Can I use peptide therapy if I have a past cancer history?+
Maybe, but it requires individualized clinician review. A past cancer history should be discussed with the prescribing clinician and, when relevant, the oncology or primary-care team. Cancer type, treatment timing, surveillance plan, current symptoms, medications, and the specific peptide or peptide-adjacent product all matter.
Should active cancer treatment pause online peptide therapy decisions?+
Often it should at least trigger care coordination. Chemotherapy, immunotherapy, radiation, surgery, steroids, anti-nausea medicines, weight changes, immune effects, blood counts, hydration, and infection risk can change what is safe. Do not start from a no-prescription seller or generic dosing chart.

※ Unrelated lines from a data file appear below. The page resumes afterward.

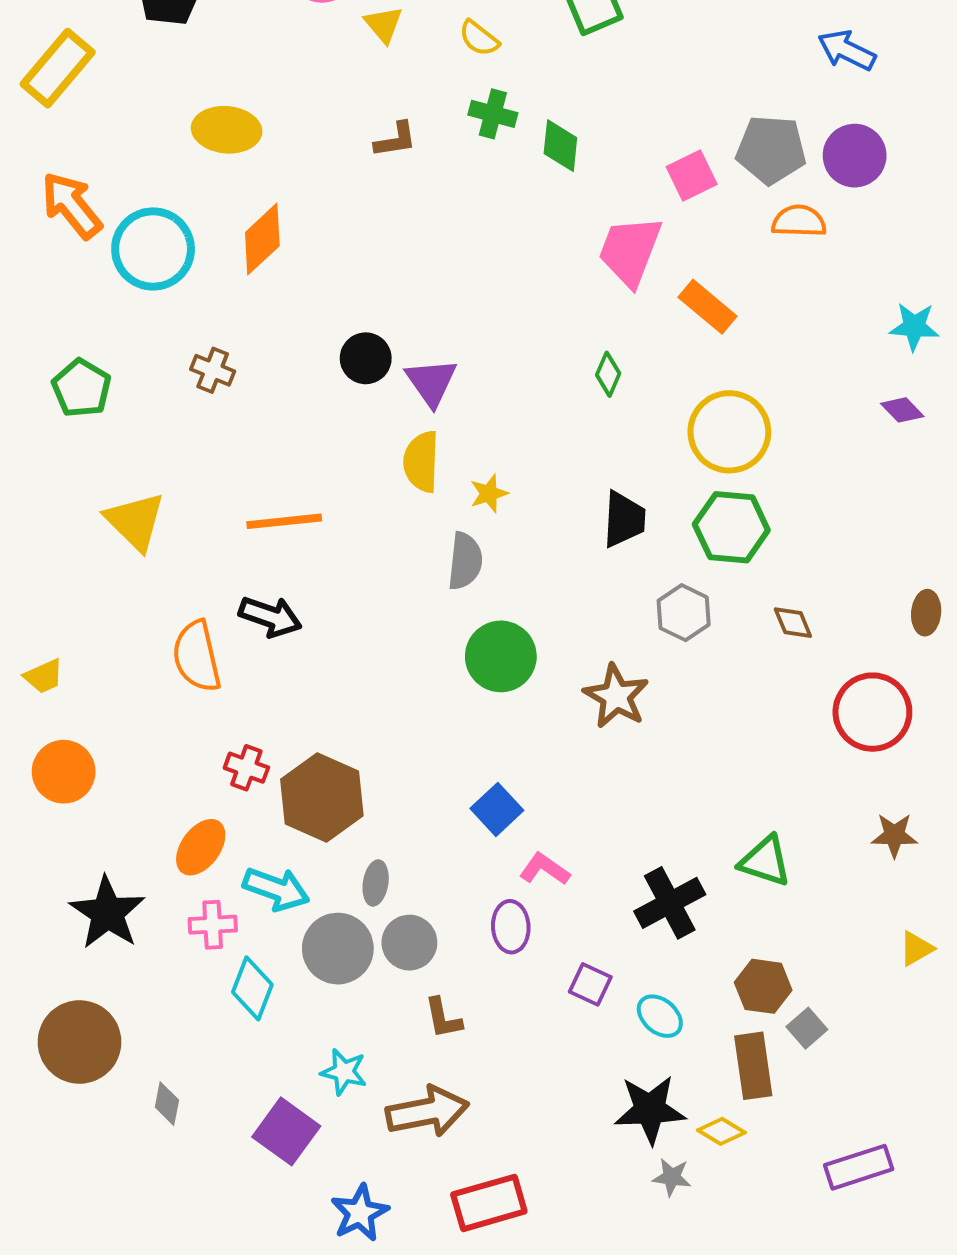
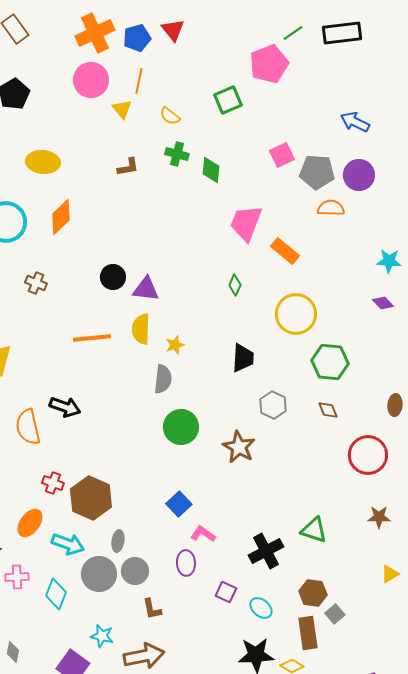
pink square: (692, 175) -> (282, 155), moved
purple triangle: (431, 382) -> (146, 289), turned -48
orange line: (284, 521) -> (92, 338), moved
green hexagon: (731, 527) -> (330, 362), moved
pink cross: (213, 925) -> (17, 577), moved

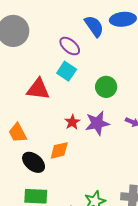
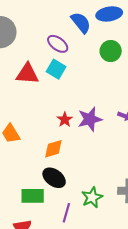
green circle: (106, 87) -> (111, 51), moved
red triangle: (38, 89) -> (27, 74), moved
black ellipse: (34, 162) -> (54, 178), moved

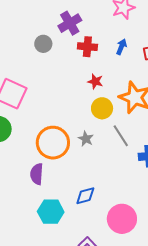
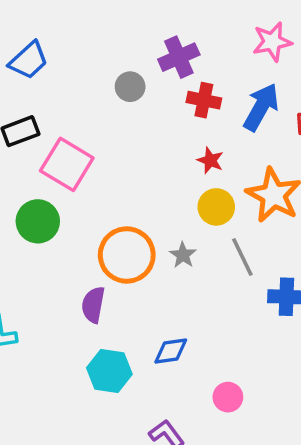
blue arrow: (121, 47) -> (261, 107), size x1.8
pink circle: (122, 219) -> (228, 397), size x0.6

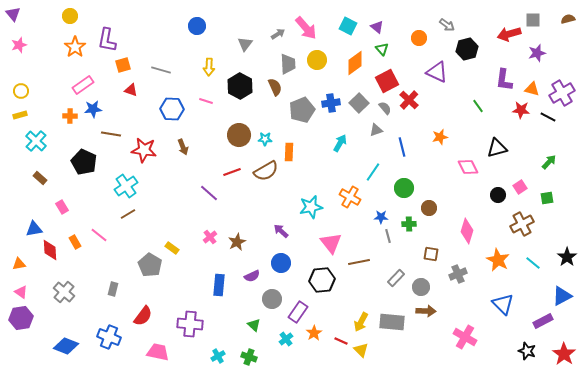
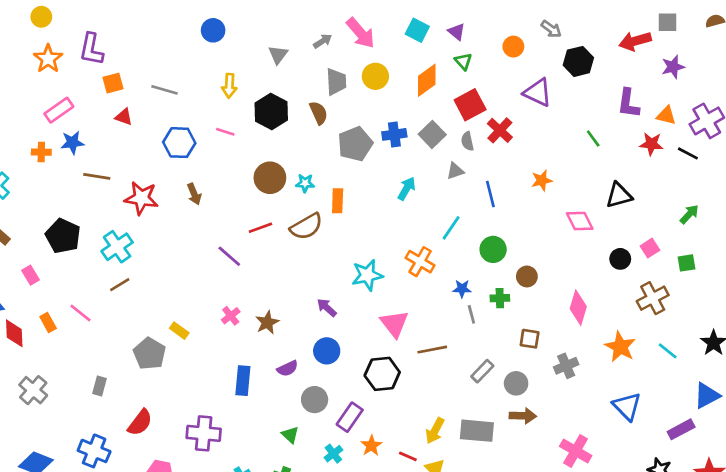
gray semicircle: (385, 108) -> (467, 141), turned -152
black pentagon: (84, 162) -> (63, 236), moved

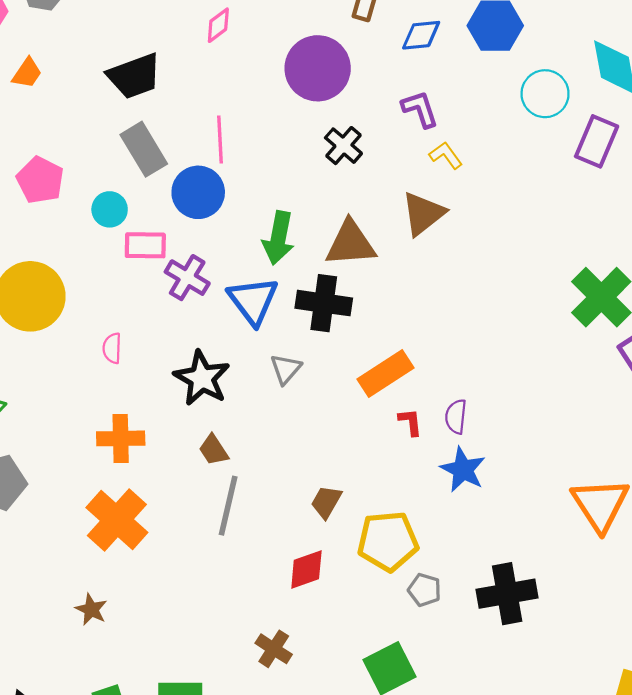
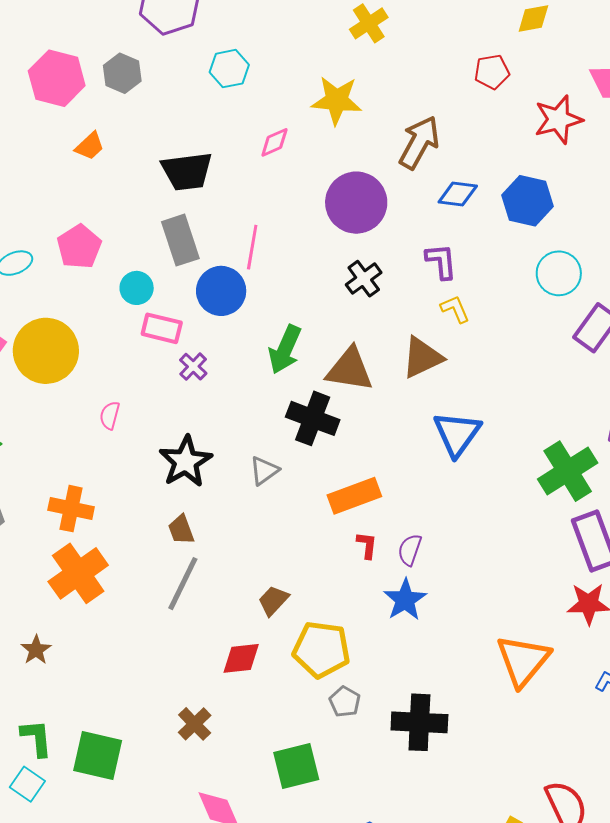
purple cross: (187, 278) -> (193, 367), size x0.7
blue triangle: (253, 301) -> (457, 434), moved
orange cross: (121, 438) -> (71, 509), moved

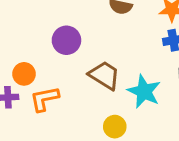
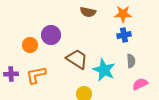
orange circle: (24, 74) -> (30, 45), moved

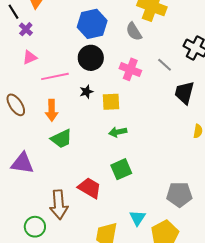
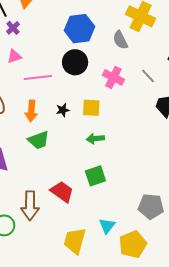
black star: (86, 92) -> (63, 110), moved

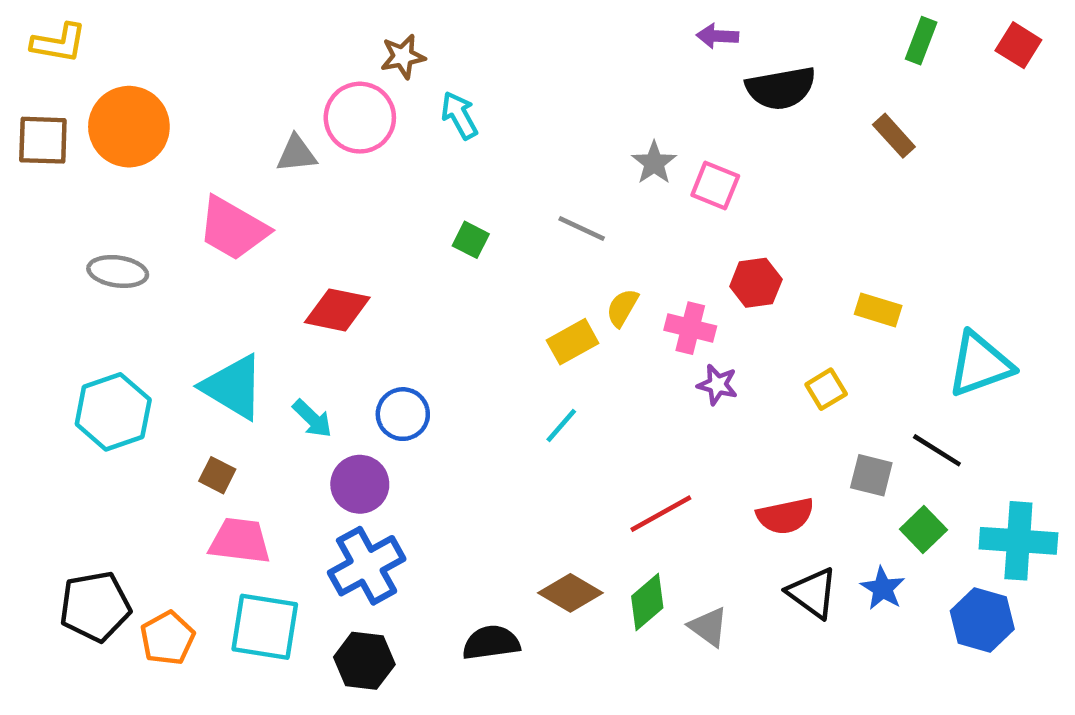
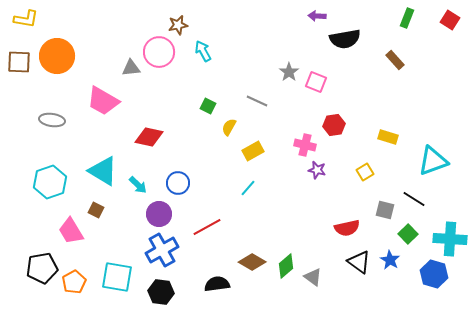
yellow semicircle: (622, 308) -> (229, 127), moved
red line: (661, 514) -> (207, 227), moved
pink trapezoid: (240, 541) -> (71, 231), moved, turned -128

Do GLP-1 medicines have cancer-related warnings?+
Branded semaglutide and tirzepatide labels include warnings about thyroid C-cell tumors and contraindications for people with a personal or family history of medullary thyroid carcinoma or MEN2. A clinician should review the current label and the patient’s history before prescribing.
Is sermorelin safe after cancer?+
There is no universal answer. Sermorelin is discussed around the growth-hormone axis, so clinicians may review cancer history, pituitary history, IGF-1 context, glucose, sleep apnea, edema, joint symptoms, pregnancy plans, and sports-testing exposure before deciding whether it is appropriate.
Can glutathione, NAD+, or other antioxidants interfere with cancer care?+
Patients in active cancer treatment should ask their oncology team before adding antioxidant injections, IV drips, supplements, or compounded wellness products. Treatment timing, medications, immune status, labs, sterile-compounding quality, and supplement overlap can all matter.
Can peptide therapy treat or prevent cancer?+
No Peptide12 educational page should be read as cancer treatment or prevention advice. Peptide therapy decisions should not replace oncology care, screening, surveillance, diagnosis, or urgent evaluation of concerning symptoms.